События знаменитой рождественской ночи, после которых Данте приняли в отделение «Скорой помощи» больницы Робертсо. Сюзанна все воображала совсем не так.
— Но… Кажется, вас это удивляет. Вы побледнели…
Две пары наручников, радиатор и стол кажутся ей до смешного недостаточными, чтобы сдержать взрыв ярости и агрессии. Она смотрит на застекленную дверь, замечает шевелюру Мельшиора — это ее успокаивает.
— Это не совпадает с вашим представлением о пациенте, верно? — говорит Ковак, пытаясь засмеяться.
Боль призывает его к порядку.
— А, понимаю. Статья Мюллера меня насторожила, но я понимаю… Вы думали, это я виновен, да?.. Он успешно провернул дело, рассказав вам о своих подозрениях… Это правда, Мюллер был очень хорошо информирован. Да, он был что надо. Но недостаточно силен против меня. Я не из тех, кого можно использовать. Потом вы обратились в полицию.

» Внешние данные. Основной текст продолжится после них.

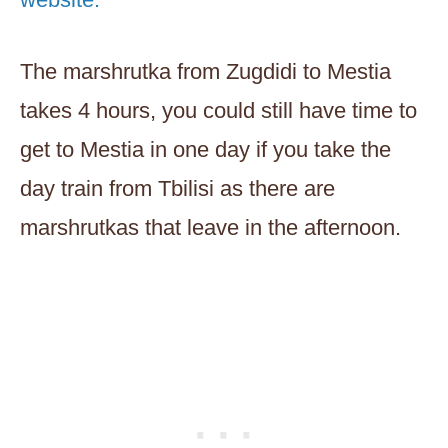
The marshrutka from Zugdidi to Mestia
takes 4 hours, you could still have time to
get to Mestia in one day if you take the
day train from Tbilisi as there are
marshrutkas that leave in the afternoon.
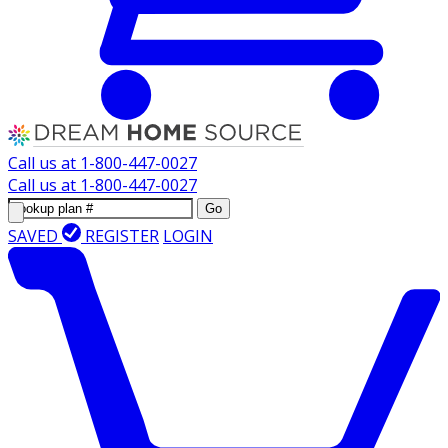
Call us at
1-800-447-0027
Call us at
1-800-447-0027
Go
SAVED
REGISTER
LOGIN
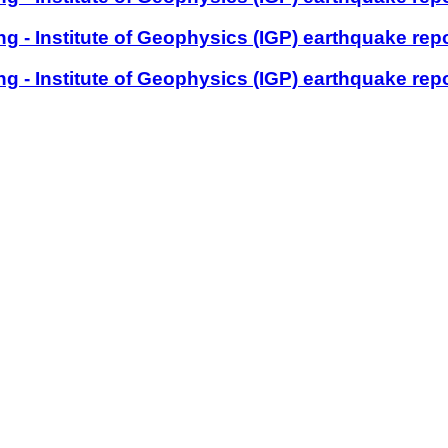
 - Institute of Geophysics (IGP) earthquake rep
 - Institute of Geophysics (IGP) earthquake rep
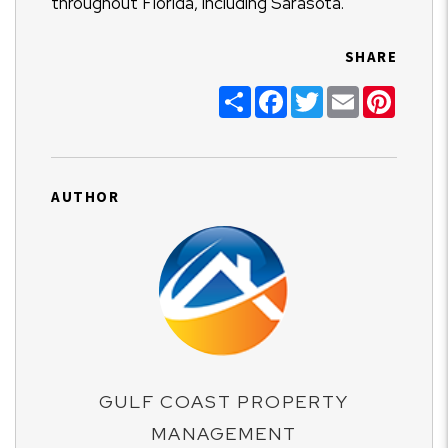
throughout Florida, including Sarasota.
SHARE
Share
Facebook
Twitter
Email
Pinter
AUTHOR
GULF COAST PROPERTY
MANAGEMENT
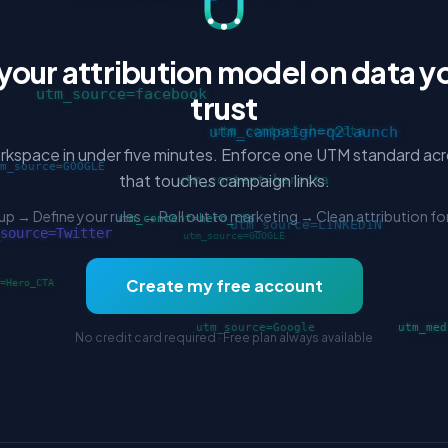
 your attribution model on data y
trust
rkspace in under five minutes. Enforce one UTM standard ac
that touches campaign links.
up → Define your rules → Roll out to marketing → Clean attribution fo
Create my free account
No credit card required · Free plan always available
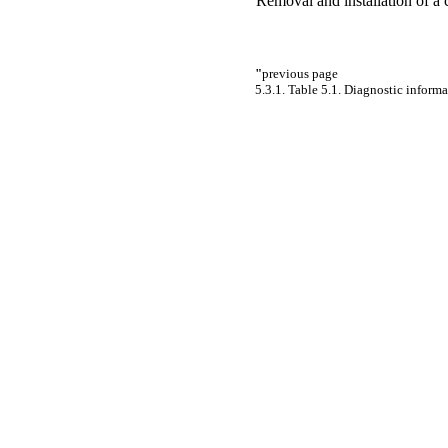
Removal and installation of a 
"
previous page
5.3.1. Table 5.1. Diagnostic inform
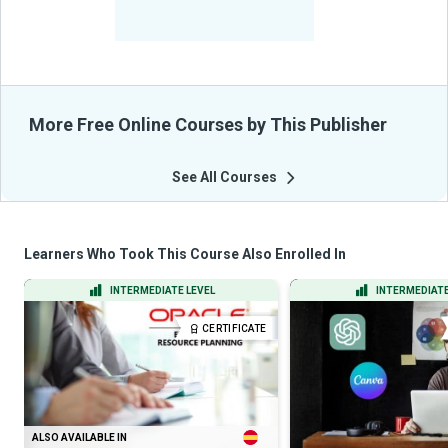
-
Learners Benefited
From Their Courses
More Free Online Courses by This Publisher
See All Courses
Learners Who Took This Course Also Enrolled In
INTERMEDIATE LEVEL
INTERMEDIATE
CERTIFICATE
ALSO AVAILABLE IN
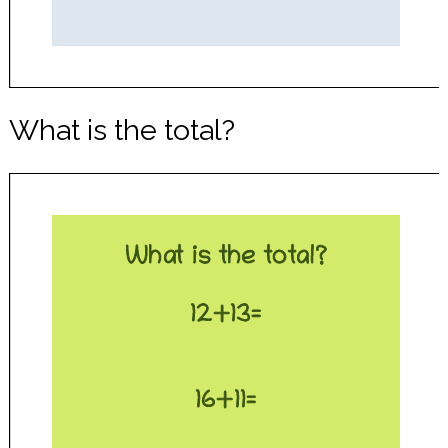
What is the total?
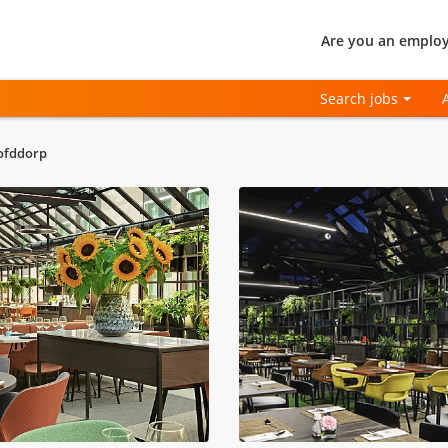
Are you an employ
Search jobs
oofddorp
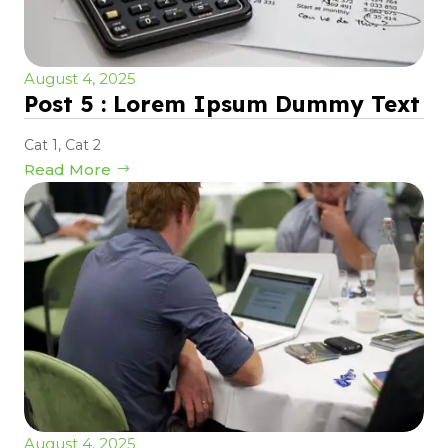
August 4, 2025
Post 5 : Lorem Ipsum Dummy Text
Cat 1
,
Cat 2
Read More
August 4, 2025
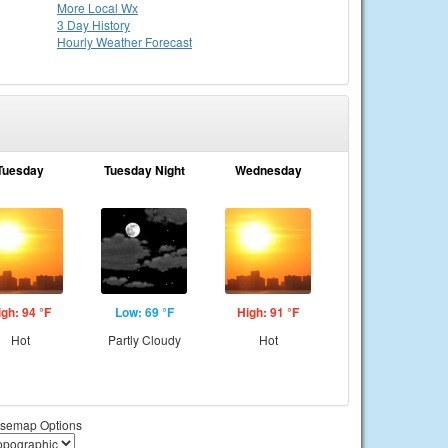
More Local Wx
3 Day History
Hourly
Weather
Forecast
Tuesday
Tuesday Night
Wednesday
igh: 94 °F
Low: 69 °F
High: 91 °F
Hot
Partly Cloudy
Hot
semap Options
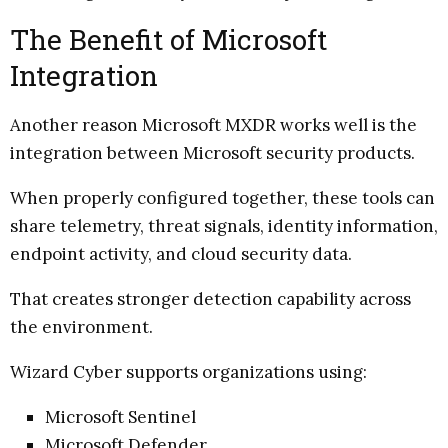
The Benefit of Microsoft
Integration
Another reason Microsoft MXDR works well is the
integration between Microsoft security products.
When properly configured together, these tools can
share telemetry, threat signals, identity information,
endpoint activity, and cloud security data.
That creates stronger detection capability across
the environment.
Wizard Cyber supports organizations using:
Microsoft Sentinel
Microsoft Defender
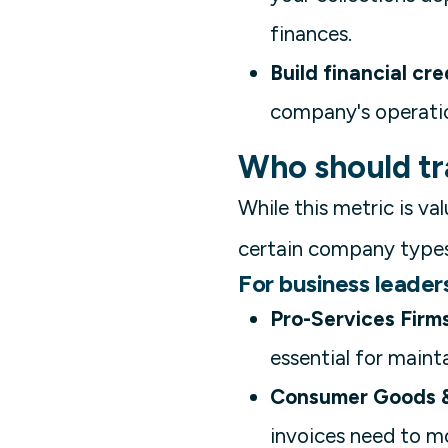
finances.
Build financial cred
company's operation
Who should tr
While this metric is val
certain company types
For business leaders 
Pro-Services Firms
essential for maint
Consumer Goods &
invoices need to mo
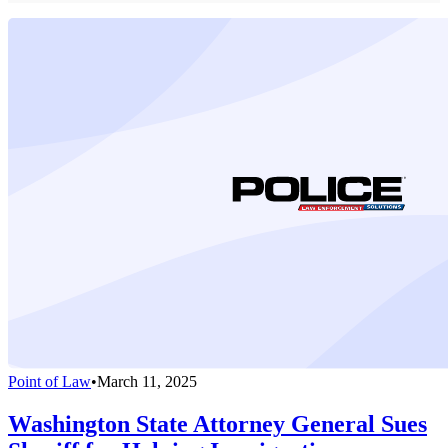
Point of Law
•
March 11, 2025
Washington State Attorney General Sues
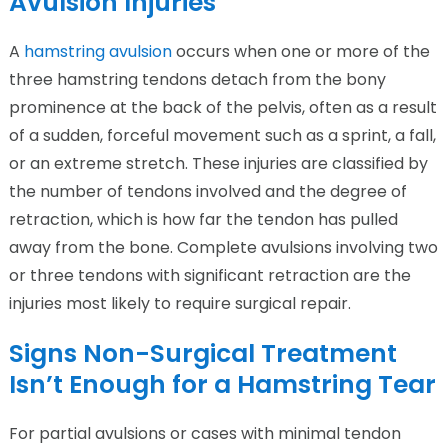
Avulsion Injuries
A
hamstring avulsion
occurs when one or more of the
three hamstring tendons detach from the bony
prominence at the back of the pelvis, often as a result
of a sudden, forceful movement such as a sprint, a fall,
or an extreme stretch. These injuries are classified by
the number of tendons involved and the degree of
retraction, which is how far the tendon has pulled
away from the bone. Complete avulsions involving two
or three tendons with significant retraction are the
injuries most likely to require surgical repair.
Signs Non-Surgical Treatment
Isn’t Enough for a Hamstring Tear
For partial avulsions or cases with minimal tendon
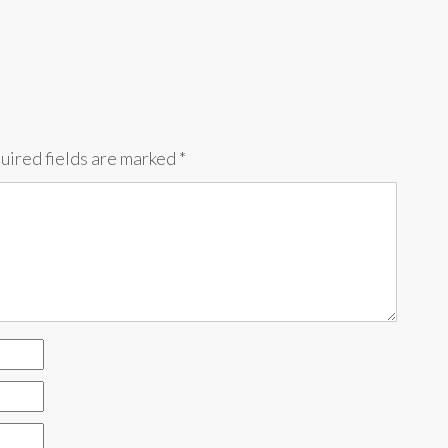
uired fields are marked
*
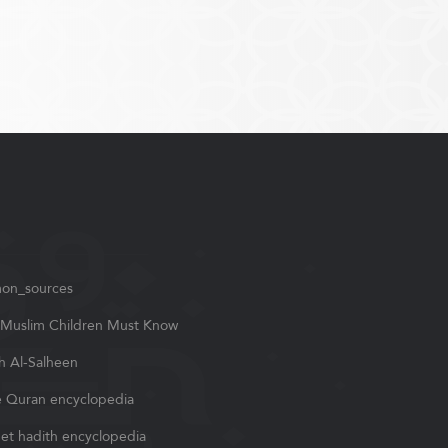
on_sources
Muslim Children Must Know
h Al-Salheen
 Quran encyclopedia
et hadith encyclopedia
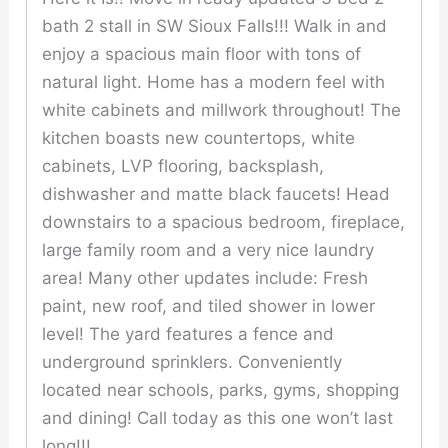
bath 2 stall in SW Sioux Falls!!! Walk in and
enjoy a spacious main floor with tons of
natural light. Home has a modern feel with
white cabinets and millwork throughout! The
kitchen boasts new countertops, white
cabinets, LVP flooring, backsplash,
dishwasher and matte black faucets! Head
downstairs to a spacious bedroom, fireplace,
large family room and a very nice laundry
area! Many other updates include: Fresh
paint, new roof, and tiled shower in lower
level! The yard features a fence and
underground sprinklers. Conveniently
located near schools, parks, gyms, shopping
and dining! Call today as this one won’t last
long!!!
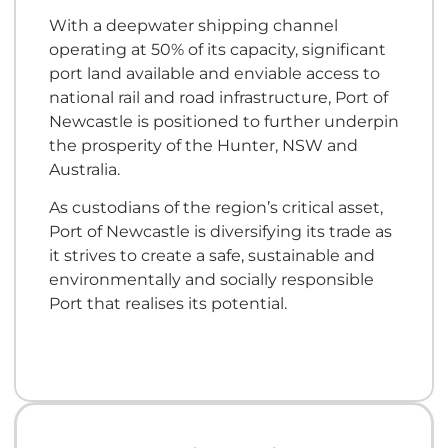
With a deepwater shipping channel
operating at 50% of its capacity, significant
port land available and enviable access to
national rail and road infrastructure, Port of
Newcastle is positioned to further underpin
the prosperity of the Hunter, NSW and
Australia.
As custodians of the region’s critical asset,
Port of Newcastle is diversifying its trade as
it strives to create a safe, sustainable and
environmentally and socially responsible
Port that realises its potential.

Но вы не думали, что виновен ваш пациент. Это не мог быть он, ваш больной малыш. Шизофрения, да?.. И я, который в конце концов его забыл. А он ничего не забыл.
— О чем вы говорите? — бесцветно спрашивает она, стараясь придать голосу твердости.
Его глаза подчиняют ее своей власти.
— Вы думаете, я бы дал себя обнаружить, в то время как столько лет оставался невидимым?.. Вас этому учат в школе психиатров?.. Это жонглер виноват… Мне кажется, он хорошо воспроизвел ритуал. Хорошо выучил урок.
Доктор Ломан пытается оставаться безучастной. Но разоблачения Анаконды снова открывают перед ней пропасть, которую, казалось, устранил его арест. Он может блефовать, выводить ее из равновесия, чтобы нанести ущерб ее победе. Исключительно из-за своей извращенности. И она понимает, что он постепенно подчиняет ее. А она поддается манипулированию, как студентка.
— Могу я задать вам вопрос? — Он делает паузу, потом продолжает: — Я вот думаю — он ведь это совершил после стольких лет… Описывал вам свои галлюцинации, а потом ждал выхода из тюрьмы, чтобы сделать и надеяться, что расплачиваться буду я… Он все это сделал сознательно или не понимал, что творит? Потому что, с другой стороны, доктор, — говорит Ковак, напирая на последнее слово, — если он меня не выдавал, что было бы ему проще всего, у него должна быть проблема с головой, с памятью или не знаю с чем…
— Проблема с шизофренией. Отчасти из-за того, что вы его ударили. И из-за того, что вы ему внушили, — холодно отвечает она, чтобы ему не поддаваться.